## INPUT RECORDS
((
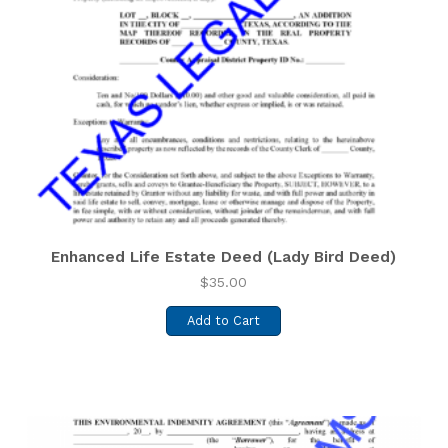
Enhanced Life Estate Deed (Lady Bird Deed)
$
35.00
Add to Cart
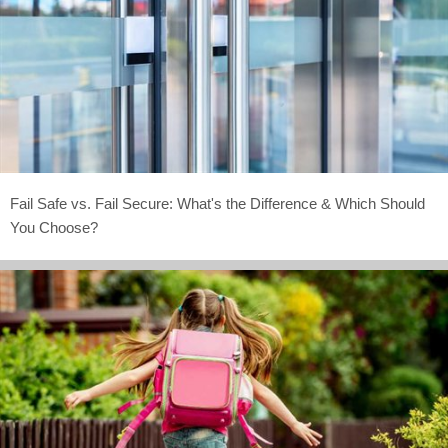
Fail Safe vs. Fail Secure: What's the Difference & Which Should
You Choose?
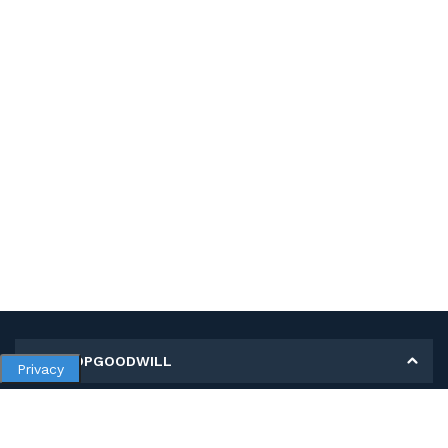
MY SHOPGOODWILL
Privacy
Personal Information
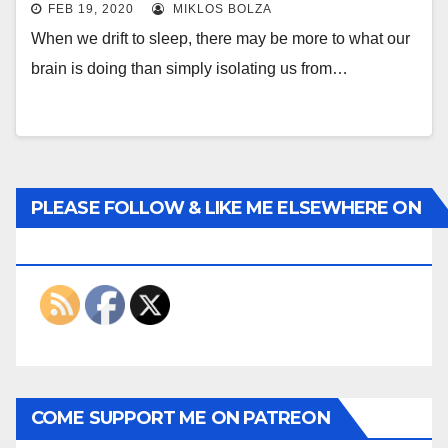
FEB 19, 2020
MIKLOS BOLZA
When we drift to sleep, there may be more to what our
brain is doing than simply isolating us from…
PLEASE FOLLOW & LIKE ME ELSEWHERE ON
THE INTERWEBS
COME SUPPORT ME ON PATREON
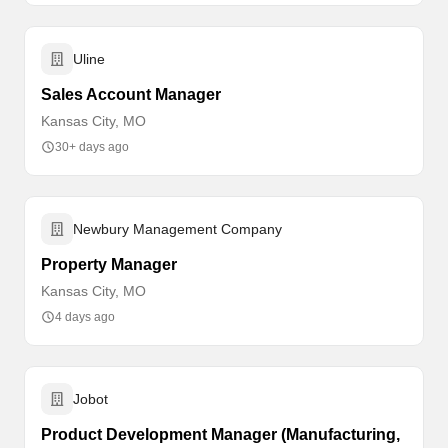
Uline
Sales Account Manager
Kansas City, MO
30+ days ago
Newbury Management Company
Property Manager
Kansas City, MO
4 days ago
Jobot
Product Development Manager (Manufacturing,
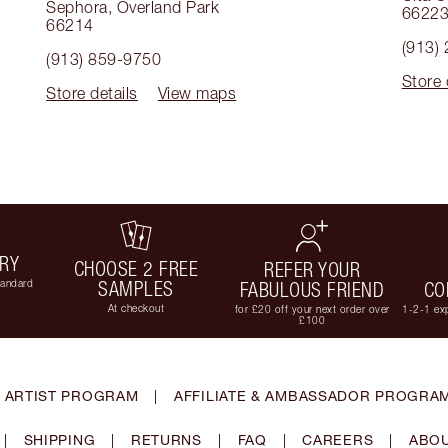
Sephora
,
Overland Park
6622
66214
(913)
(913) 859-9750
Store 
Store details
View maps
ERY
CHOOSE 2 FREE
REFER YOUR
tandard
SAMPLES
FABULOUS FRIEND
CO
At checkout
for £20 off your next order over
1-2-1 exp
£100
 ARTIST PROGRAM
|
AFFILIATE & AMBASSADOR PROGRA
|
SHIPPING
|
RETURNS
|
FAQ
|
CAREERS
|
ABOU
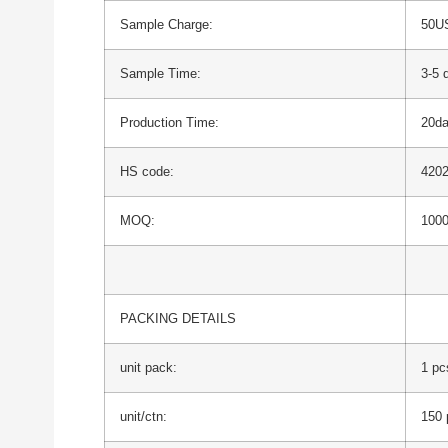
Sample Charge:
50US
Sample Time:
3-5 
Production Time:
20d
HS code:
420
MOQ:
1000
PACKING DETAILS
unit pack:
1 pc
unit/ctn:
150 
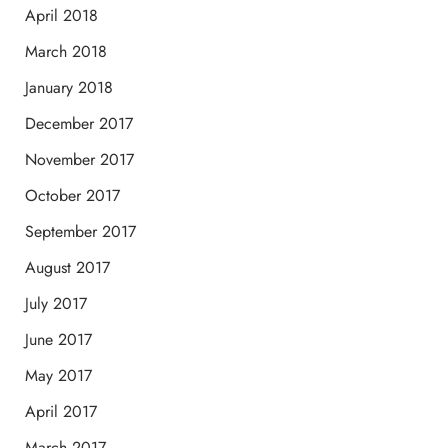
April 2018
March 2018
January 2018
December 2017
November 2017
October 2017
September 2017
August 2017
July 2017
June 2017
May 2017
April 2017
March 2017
))
## WHAT THIS TASK INVOLVES
Output the line that contains "December 2017", followed by every later line in the listing, with no line omitted and none added.

## EXERCISE RESULT
December 2017
November 2017
October 2017
September 2017
August 2017
July 2017
June 2017
May 2017
April 2017
March 2017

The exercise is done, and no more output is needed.